The North Bend Urban Renewal Agency is funded through a tax increment finance district, which brings in funding without raising the tax rate. The way it works is when the URA was founded, the property value for each property in the district was frozen. As property values increase, any additional taxes brought into the city are shifted to the URA instead of the general fund.

For example, if a home had a value of $100,000 when the URA was created, only taxes from the first $100,000 in value go to the city’s general fund. If that home is now worth $150,000, the taxes from the extra $50,000 go to the URA. The goal of the TIF is to make strategic investments that spur development, address blighted conditions and support property investments that would not have otherwise occurred.

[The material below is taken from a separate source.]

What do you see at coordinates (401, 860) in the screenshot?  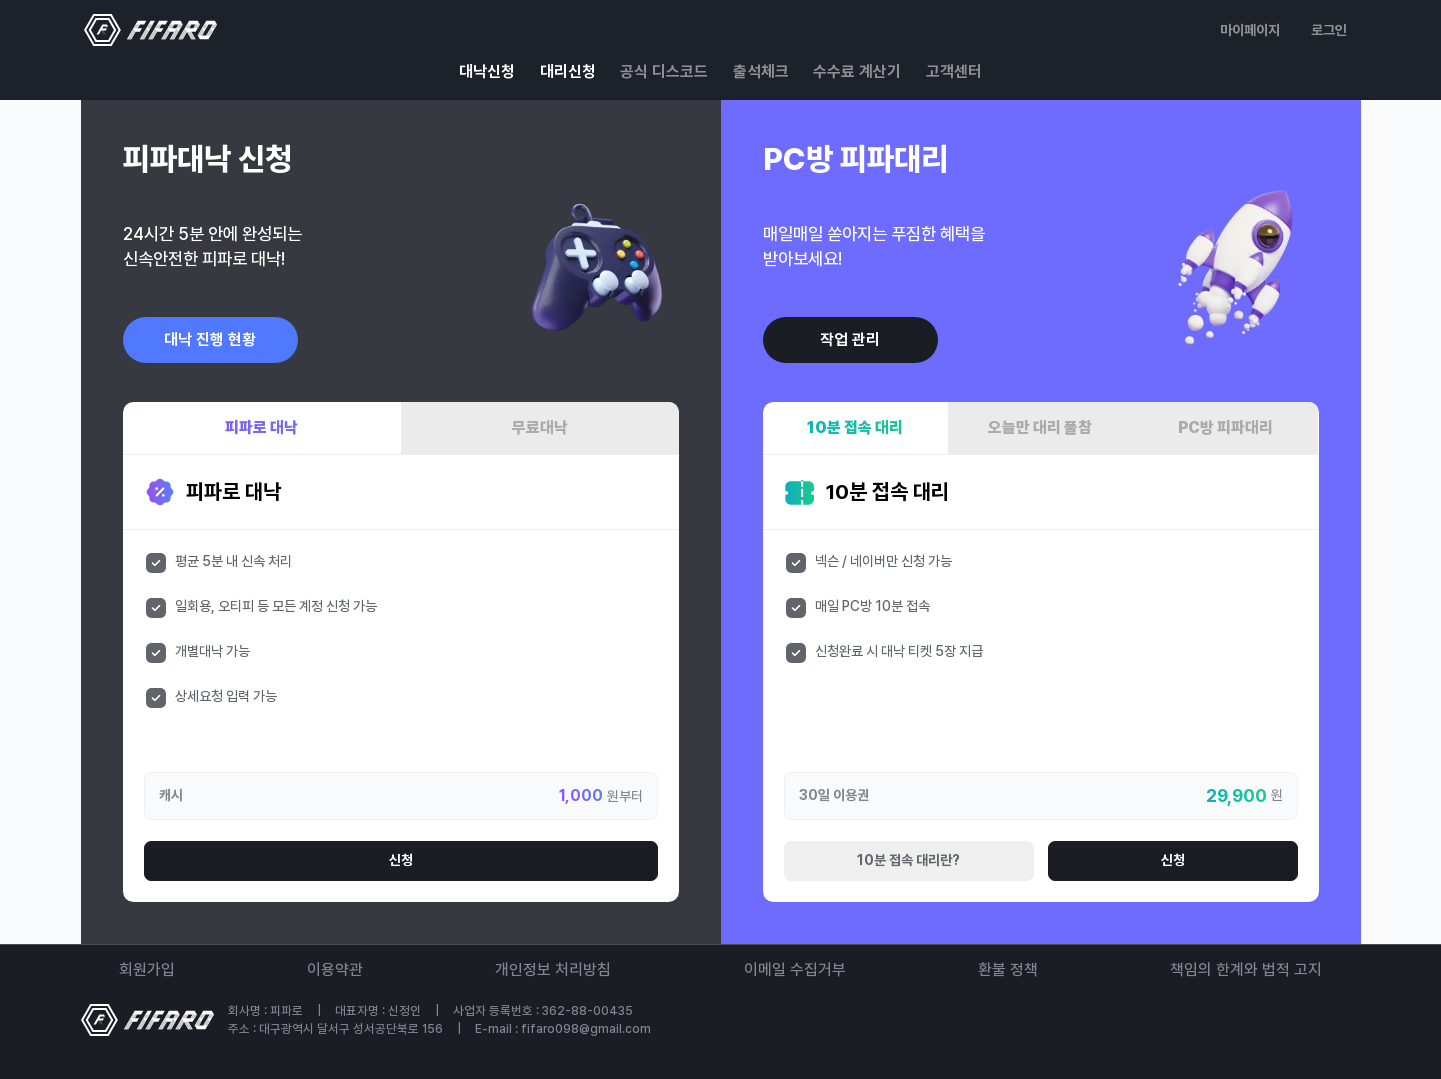 I see `신청` at bounding box center [401, 860].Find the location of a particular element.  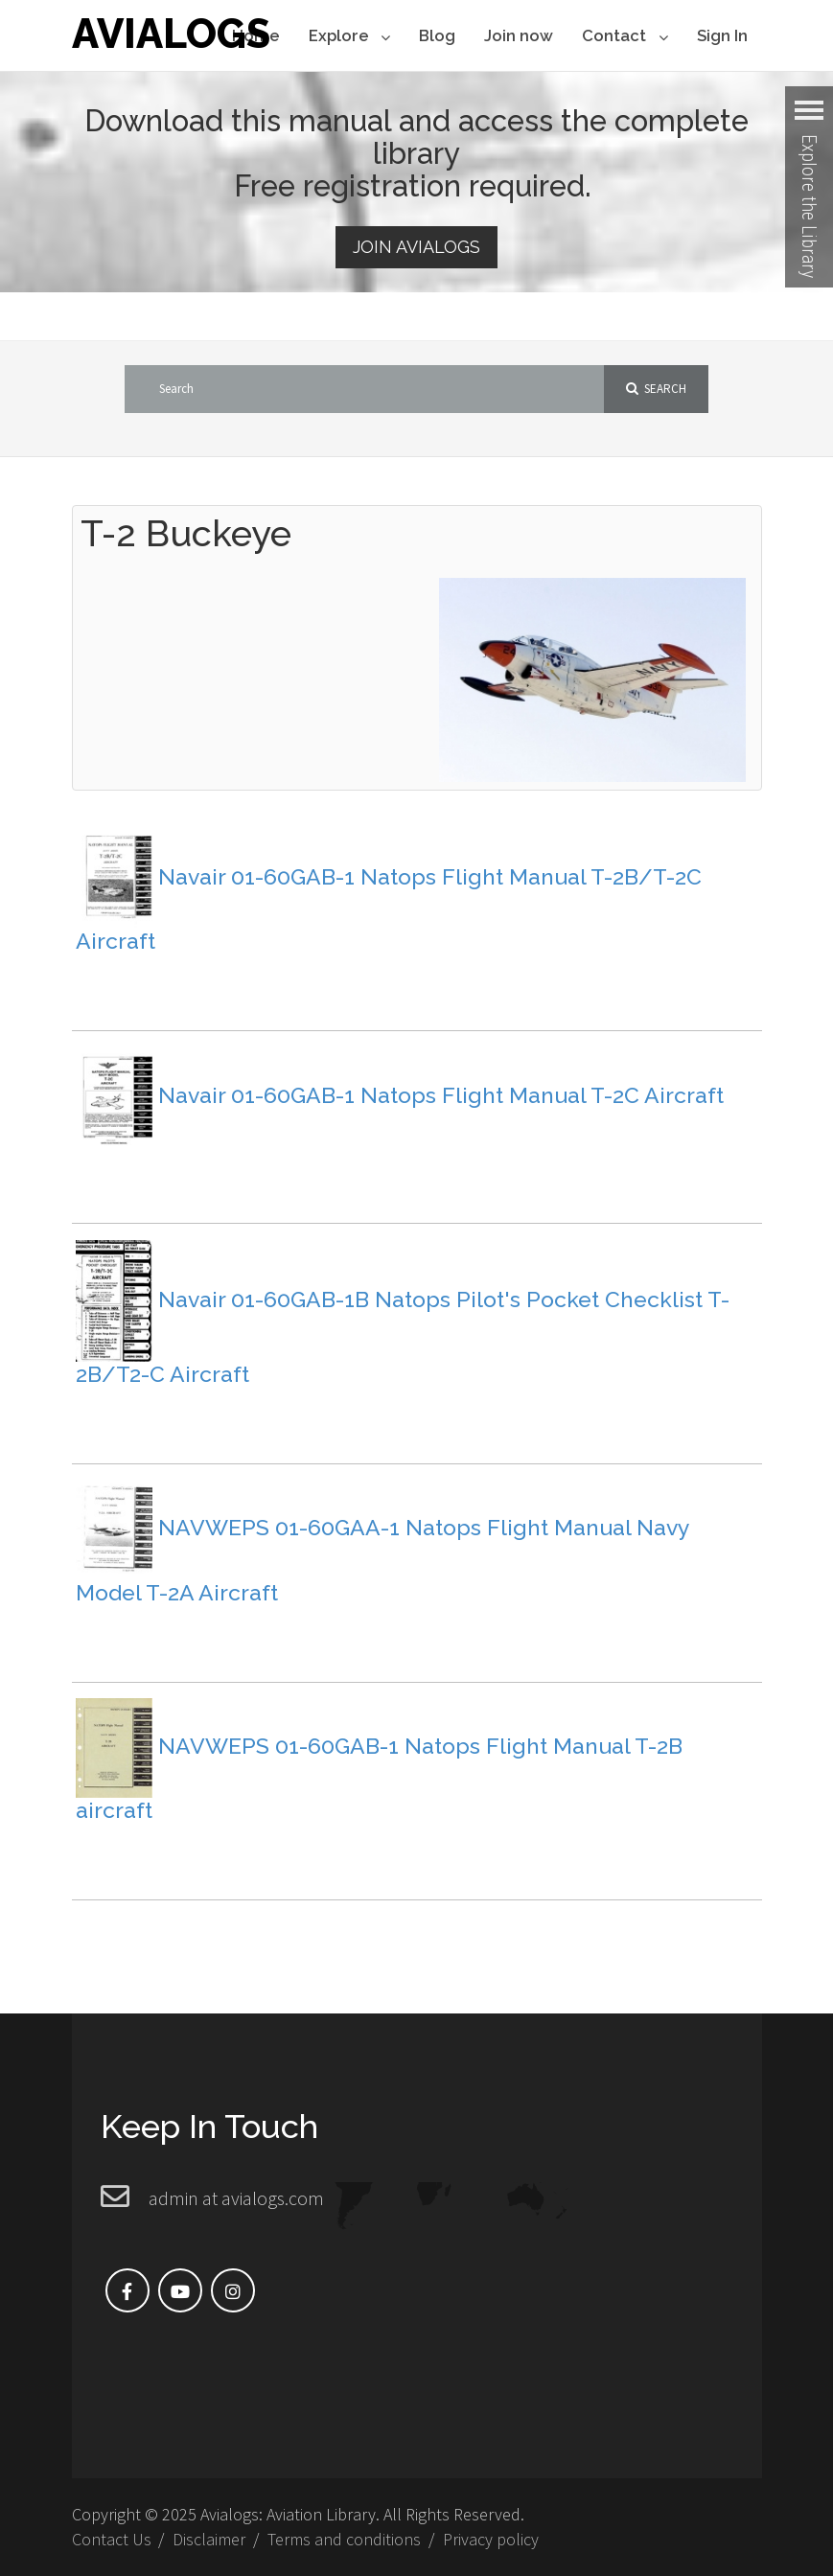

Due to the age and prior use of the building, extensive environmental and hazardous materials testing was completed during the URA’s due diligence period. The URA will participate in Oregon’s Brownfields Program for reimbursement of remediation of environmental activities associated with the property, including the removal of asbestos, lead-based paint and two fuel tanks that need to be remediated and closed per state rules.

Dunham said residents will likely see some activity at the site in the coming months with demolition early in 2022.